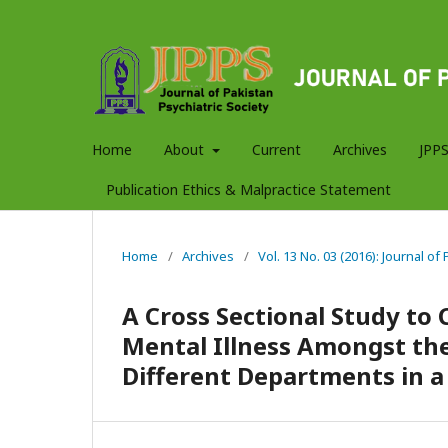
Home
About
Current
Archives
JPPS
Publication Ethics & Malpractice Statement
Home
/
Archives
/
Vol. 13 No. 03 (2016): Journal of
A Cross Sectional Study to 
Mental Illness Amongst the
Different Departments in a 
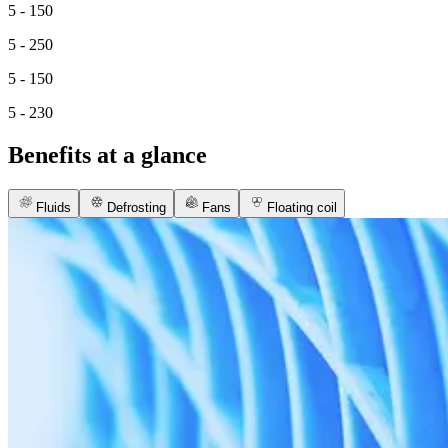
5 - 150
5 - 250
5 - 150
5 - 230
Benefits at a glance
Fluids
Defrosting
Fans
Floating coil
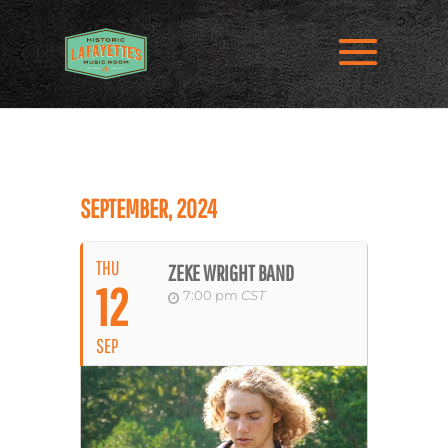
SEPTEMBER, 2024
THU
ZEKE WRIGHT BAND
12
7:00 pm
CST
SEP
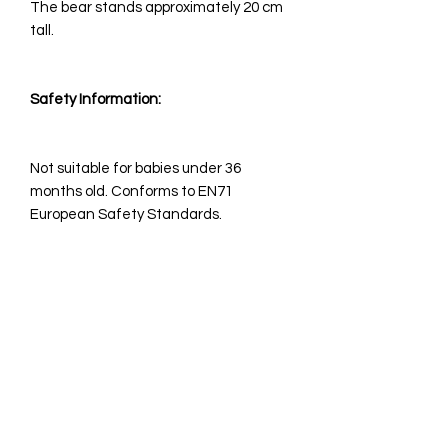
The bear stands approximately 20 cm
tall. ​​
Safety Information:
Not suitable for babies under 36
months old. Conforms to EN71
European Safety Standards.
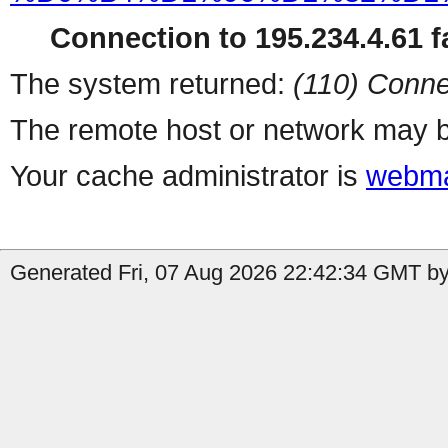
Connection to 195.234.4.61 fa
The system returned:
(110) Conne
The remote host or network may b
Your cache administrator is
webma
Generated Fri, 07 Aug 2026 22:42:34 GMT by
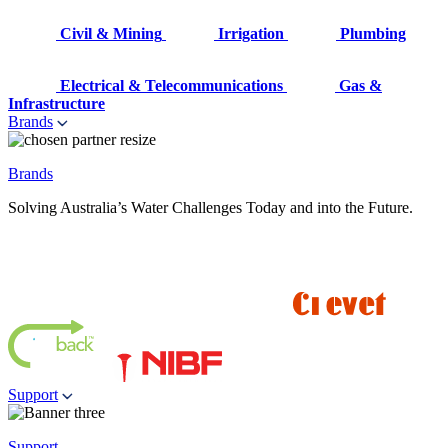
Civil & Mining
Irrigation
Plumbing
Electrical & Telecommunications
Gas &
Infrastructure
Brands
Brands
Solving Australia’s Water Challenges Today and into the Future.
Support
Support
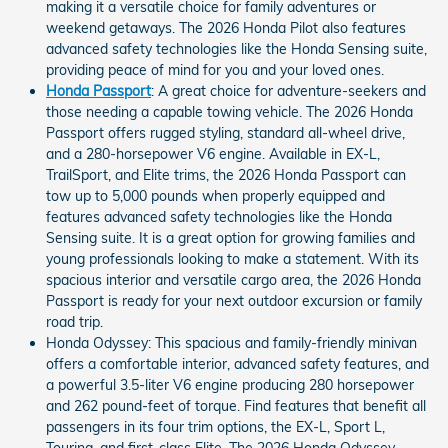
making it a versatile choice for family adventures or
weekend getaways. The 2026 Honda Pilot also features
advanced safety technologies like the Honda Sensing suite,
providing peace of mind for you and your loved ones.
Honda Passport
: A great choice for adventure-seekers and
those needing a capable towing vehicle. The 2026 Honda
Passport offers rugged styling, standard all-wheel drive,
and a 280-horsepower V6 engine. Available in EX-L,
TrailSport, and Elite trims, the 2026 Honda Passport can
tow up to 5,000 pounds when properly equipped and
features advanced safety technologies like the Honda
Sensing suite. It is a great option for growing families and
young professionals looking to make a statement. With its
spacious interior and versatile cargo area, the 2026 Honda
Passport is ready for your next outdoor excursion or family
road trip.
Honda Odyssey: This spacious and family-friendly minivan
offers a comfortable interior, advanced safety features, and
a powerful 3.5-liter V6 engine producing 280 horsepower
and 262 pound-feet of torque. Find features that benefit all
passengers in its four trim options, the EX-L, Sport L,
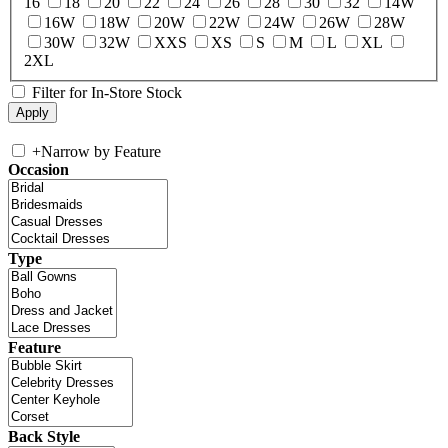
16
18
20
22
24
26
28
30
32
14W
16W
18W
20W
22W
24W
26W
28W
30W
32W
XXS
XS
S
M
L
XL
2XL
Filter for In-Store Stock
+
Narrow by Feature
Occasion
Type
Feature
Back Style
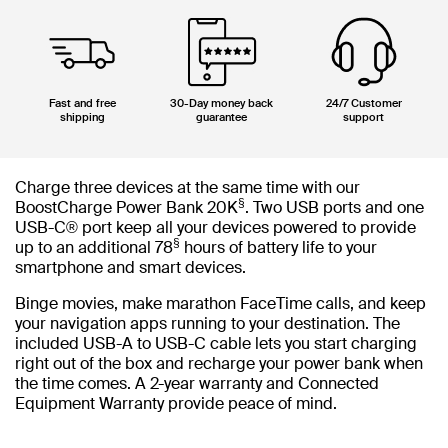
Fast and free
30-Day money back
24/7 Customer
shipping
guarantee
support
Charge three devices at the same time with our
§
BoostCharge Power Bank 20K
. Two USB ports and one
USB-C® port keep all your devices powered to provide
§
up to an additional 78
hours of battery life to your
smartphone and smart devices.
Binge movies, make marathon FaceTime calls, and keep
your navigation apps running to your destination. The
included USB-A to USB-C cable lets you start charging
right out of the box and recharge your power bank when
the time comes. A 2-year warranty and Connected
Equipment Warranty provide peace of mind.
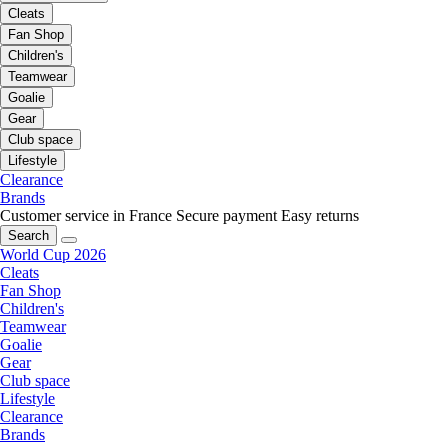
Cleats
Fan Shop
Children's
Teamwear
Goalie
Gear
Club space
Lifestyle
Clearance
Brands
Customer service in France
Secure payment
Easy returns
Search
World Cup 2026
Cleats
Fan Shop
Children's
Teamwear
Goalie
Gear
Club space
Lifestyle
Clearance
Brands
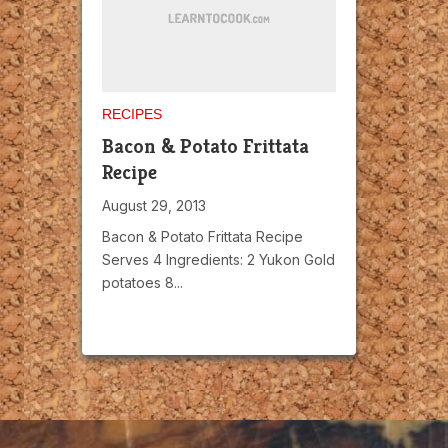
RECIPES
Bacon & Potato Frittata
Recipe
August 29, 2013
Bacon & Potato Frittata Recipe
Serves 4 Ingredients: 2 Yukon Gold
potatoes 8...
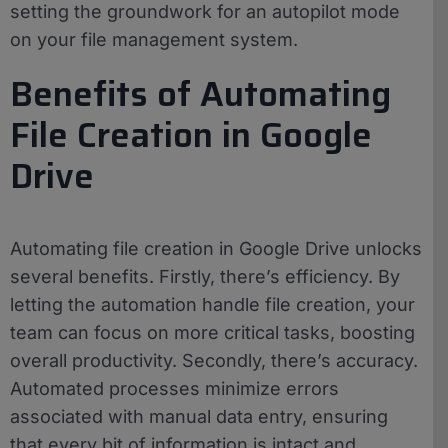
setting the groundwork for an autopilot mode
on your file management system.
Benefits of Automating
File Creation in Google
Drive
Automating file creation in Google Drive unlocks
several benefits. Firstly, there’s efficiency. By
letting the automation handle file creation, your
team can focus on more critical tasks, boosting
overall productivity. Secondly, there’s accuracy.
Automated processes minimize errors
associated with manual data entry, ensuring
that every bit of information is intact and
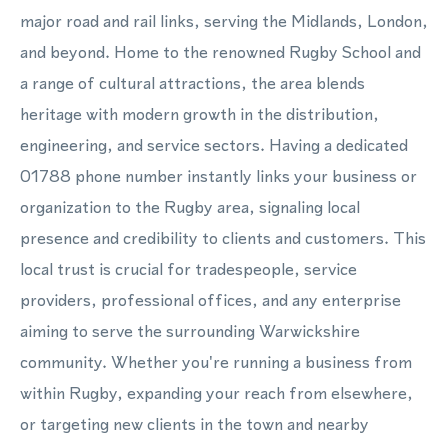
major road and rail links, serving the Midlands, London,
and beyond. Home to the renowned Rugby School and
a range of cultural attractions, the area blends
heritage with modern growth in the distribution,
engineering, and service sectors. Having a dedicated
01788 phone number instantly links your business or
organization to the Rugby area, signaling local
presence and credibility to clients and customers. This
local trust is crucial for tradespeople, service
providers, professional offices, and any enterprise
aiming to serve the surrounding Warwickshire
community. Whether you're running a business from
within Rugby, expanding your reach from elsewhere,
or targeting new clients in the town and nearby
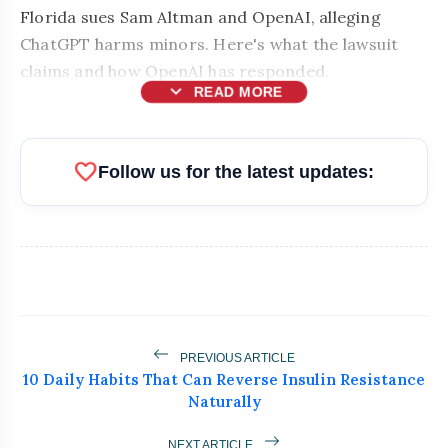
Florida sues Sam Altman and OpenAI, alleging
ChatGPT harms minors. Here's what the lawsuit
claims and how OpenAI has responded.
expand_more
READ MORE
favorite
Follow us for the latest updates:
PREVIOUS ARTICLE
bolt
10 Daily Habits That Can Reverse Insulin Resistance
READ ALSO
Naturally
MEA Rejects PoK Elections, Cites
NEXT ARTICLE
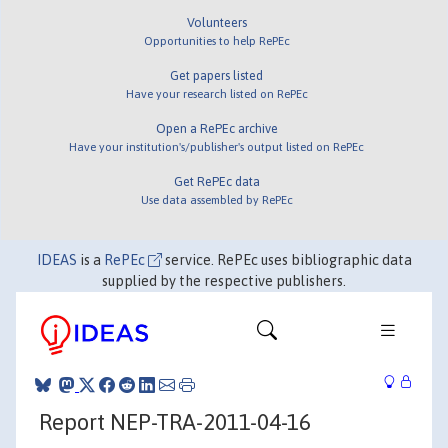
Volunteers
Opportunities to help RePEc
Get papers listed
Have your research listed on RePEc
Open a RePEc archive
Have your institution's/publisher's output listed on RePEc
Get RePEc data
Use data assembled by RePEc
IDEAS
is a
RePEc
service. RePEc uses bibliographic data
supplied by the respective publishers.
Report NEP-TRA-2011-04-16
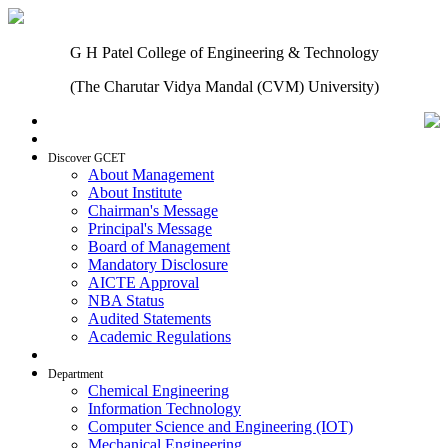
G H Patel College of Engineering & Technology
(The Charutar Vidya Mandal (CVM) University)
Home
Discover GCET
About Management
About Institute
Chairman's Message
Principal's Message
Board of Management
Mandatory Disclosure
AICTE Approval
NBA Status
Audited Statements
Academic Regulations
Admissions
Department
Chemical Engineering
Information Technology
Computer Science and Engineering (IOT)
Mechanical Engineering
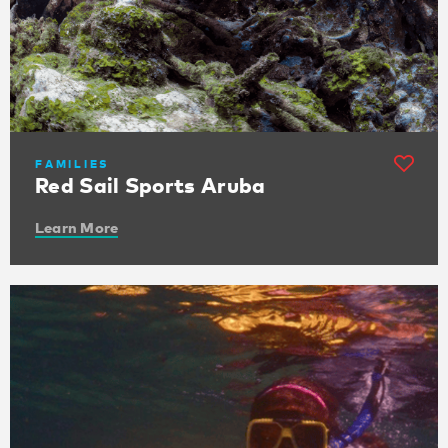
FAMILIES
Red Sail Sports Aruba
Learn More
----------------
How to complete this task |
Would you please write out the entries in full, exactly as they read, but without pictures?

Answer box |
Home
About
Current
Archives
JPPS
Publication Ethics & Malpractice Statement
Home
/
Archives
/
Vol. 13 No. 03 (2016): Journal of
A Cross Sectional Study to 
Mental Illness Amongst the
Different Departments in a 
5 - 150
5 - 250
5 - 150
5 - 230
Benefits at a glance
Fluids
Defrosting
Fans
Floating coil
SEPTEMBER, 2024
THU
ZEKE WRIGHT BAND
12
7:00 pm
CST
SEP
The bear stands approximately 20 cm
tall. ​​
Safety Information:
Not suitable for babies under 36
months old. Conforms to EN71
European Safety Standards.
Connection to 195.234.4.61 fa
The system returned:
(110) Conne
The remote host or network may b
Your cache administrator is
webma
Generated Fri, 07 Aug 2026 22:42:34 GMT by
Civil & Mining
Irrigation
Plumbing
Electrical & Telecommunications
Gas &
Infrastructure
Brands
Brands
Solving Australia’s Water Challenges Today and into the Future.
Support
Support
making it a versatile choice for family adventures or
weekend getaways. The 2026 Honda Pilot also features
advanced safety technologies like the Honda Sensing suite,
providing peace of mind for you and your loved ones.
Honda Passport
: A great choice for adventure-seekers and
those needing a capable towing vehicle. The 2026 Honda
Passport offers rugged styling, standard all-wheel drive,
and a 280-horsepower V6 engine. Available in EX-L,
TrailSport, and Elite trims, the 2026 Honda Passport can
tow up to 5,000 pounds when properly equipped and
features advanced safety technologies like the Honda
Sensing suite. It is a great option for growing families and
young professionals looking to make a statement. With its
spacious interior and versatile cargo area, the 2026 Honda
Passport is ready for your next outdoor excursion or family
road trip.
Honda Odyssey: This spacious and family-friendly minivan
offers a comfortable interior, advanced safety features, and
a powerful 3.5-liter V6 engine producing 280 horsepower
and 262 pound-feet of torque. Find features that benefit all
passengers in its four trim options, the EX-L, Sport L,
16
18
20
22
24
26
28
30
32
14W
16W
18W
20W
22W
24W
26W
28W
30W
32W
XXS
XS
S
M
L
XL
2XL
Filter for In-Store Stock
+
Narrow by Feature
Occasion
Type
Feature
Back Style
Fast and free
30-Day money back
24/7 Customer
shipping
guarantee
support
Charge three devices at the same time with our
§
BoostCharge Power Bank 20K
. Two USB ports and one
USB-C® port keep all your devices powered to provide
§
up to an additional 78
hours of battery life to your
smartphone and smart devices.
Binge movies, make marathon FaceTime calls, and keep
your navigation apps running to your destination. The
included USB-A to USB-C cable lets you start charging
right out of the box and recharge your power bank when
the time comes. A 2-year warranty and Connected
Equipment Warranty provide peace of mind.
Cleats
Fan Shop
Children's
Teamwear
Goalie
Gear
Club space
Lifestyle
Clearance
Brands
Customer service in France
Secure payment
Easy returns
Search
World Cup 2026
Cleats
Fan Shop
Children's
Teamwear
Goalie
Gear
Club space
Lifestyle
Clearance
Brands
RECIPES
Bacon & Potato Frittata
Recipe
August 29, 2013
Bacon & Potato Frittata Recipe
Serves 4 Ingredients: 2 Yukon Gold
potatoes 8...
setting the groundwork for an autopilot mode
on your file management system.
Benefits of Automating
File Creation in Google
Drive
Automating file creation in Google Drive unlocks
several benefits. Firstly, there’s efficiency. By
letting the automation handle file creation, your
team can focus on more critical tasks, boosting
overall productivity. Secondly, there’s accuracy.
Automated processes minimize errors
associated with manual data entry, ensuring
that every bit of information is intact and
major road and rail links, serving the Midlands, London,
and beyond. Home to the renowned Rugby School and
a range of cultural attractions, the area blends
heritage with modern growth in the distribution,
engineering, and service sectors. Having a dedicated
01788 phone number instantly links your business or
organization to the Rugby area, signaling local
presence and credibility to clients and customers. This
local trust is crucial for tradespeople, service
providers, professional offices, and any enterprise
aiming to serve the surrounding Warwickshire
community. Whether you're running a business from
within Rugby, expanding your reach from elsewhere,
or targeting new clients in the town and nearby
Florida sues Sam Altman and OpenAI, alleging
ChatGPT harms minors. Here's what the lawsuit
claims and how OpenAI has responded.
expand_more
READ MORE
favorite
Follow us for the latest updates:
PREVIOUS ARTICLE
bolt
10 Daily Habits That Can Reverse Insulin Resistance
READ ALSO
Naturally
MEA Rejects PoK Elections, Cites
NEXT ARTICLE
Volunteers
Opportunities to help RePEc
Get papers listed
Have your research listed on RePEc
Open a RePEc archive
Have your institution's/publisher's output listed on RePEc
Get RePEc data
Use data assembled by RePEc
IDEAS
is a
RePEc
service. RePEc uses bibliographic data
supplied by the respective publishers.
Report NEP-TRA-2011-04-16
G H Patel College of Engineering & Technology
(The Charutar Vidya Mandal (CVM) University)
Home
Discover GCET
About Management
About Institute
Chairman's Message
Principal's Message
Board of Management
Mandatory Disclosure
AICTE Approval
NBA Status
Audited Statements
Academic Regulations
Admissions
Department
Chemical Engineering
Information Technology
Computer Science and Engineering (IOT)
Mechanical Engineering
FAMILIES
Red Sail Sports Aruba
Learn More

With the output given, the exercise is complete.